(Page images and extracted text)
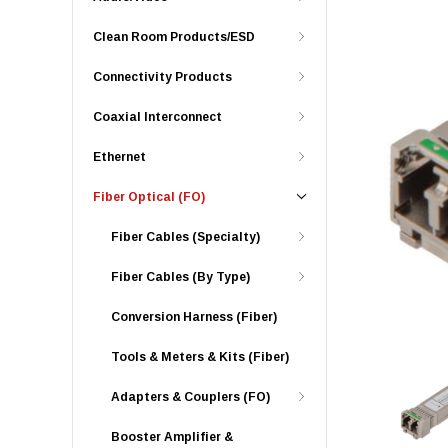
Clean Room Products/ESD
Connectivity Products
Coaxial Interconnect
Ethernet
Fiber Optical (FO)
Fiber Cables (Specialty)
Fiber Cables (By Type)
Conversion Harness (Fiber)
Tools & Meters & Kits (Fiber)
Adapters & Couplers (FO)
Booster Amplifier &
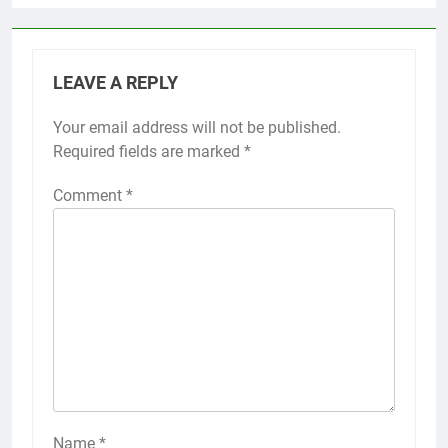
LEAVE A REPLY
Your email address will not be published.
Required fields are marked
*
Comment
*
Name
*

**PROBLEM TO SOLVE:**
What is needed is an exact copy of all the entries above, minus the pictures.

**COMPLETED EXERCISE:**
Clean Room Products/ESD
Connectivity Products
Coaxial Interconnect
Ethernet
Fiber Optical (FO)
Fiber Cables (Specialty)
Fiber Cables (By Type)
Conversion Harness (Fiber)
Tools & Meters & Kits (Fiber)
Adapters & Couplers (FO)
Booster Amplifier &
LEAVE A REPLY
Your email address will not be published.
Required fields are marked
*
Comment
*
Name
*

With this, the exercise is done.